HOW TO COMPLETE THIS TASK
Copy each line of the following data that contains "oversteken".

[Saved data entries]
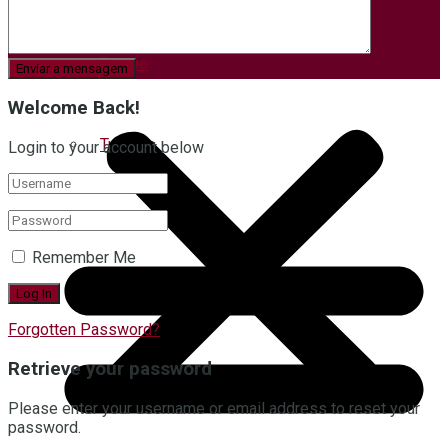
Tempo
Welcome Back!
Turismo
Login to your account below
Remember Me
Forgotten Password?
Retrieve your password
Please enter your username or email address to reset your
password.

* * *

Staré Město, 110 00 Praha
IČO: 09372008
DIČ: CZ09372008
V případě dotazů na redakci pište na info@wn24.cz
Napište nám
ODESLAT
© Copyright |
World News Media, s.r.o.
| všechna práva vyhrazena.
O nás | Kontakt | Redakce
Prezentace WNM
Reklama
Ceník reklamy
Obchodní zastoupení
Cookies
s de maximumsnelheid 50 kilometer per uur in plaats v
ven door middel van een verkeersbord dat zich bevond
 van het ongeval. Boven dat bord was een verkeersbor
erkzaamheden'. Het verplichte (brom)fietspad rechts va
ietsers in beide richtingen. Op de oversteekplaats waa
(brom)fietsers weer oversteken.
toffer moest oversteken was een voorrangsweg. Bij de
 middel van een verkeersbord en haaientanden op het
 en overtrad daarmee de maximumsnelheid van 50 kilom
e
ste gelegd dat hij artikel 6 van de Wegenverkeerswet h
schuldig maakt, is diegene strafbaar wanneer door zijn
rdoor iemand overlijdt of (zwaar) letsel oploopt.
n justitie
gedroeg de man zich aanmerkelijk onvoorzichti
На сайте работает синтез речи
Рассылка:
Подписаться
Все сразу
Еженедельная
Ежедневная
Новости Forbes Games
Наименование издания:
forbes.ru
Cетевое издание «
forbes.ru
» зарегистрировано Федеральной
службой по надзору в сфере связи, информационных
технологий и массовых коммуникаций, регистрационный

ANSWER TO THE PROBLEM
(brom)fietsers weer oversteken.
toffer moest oversteken was een voorrangsweg. Bij de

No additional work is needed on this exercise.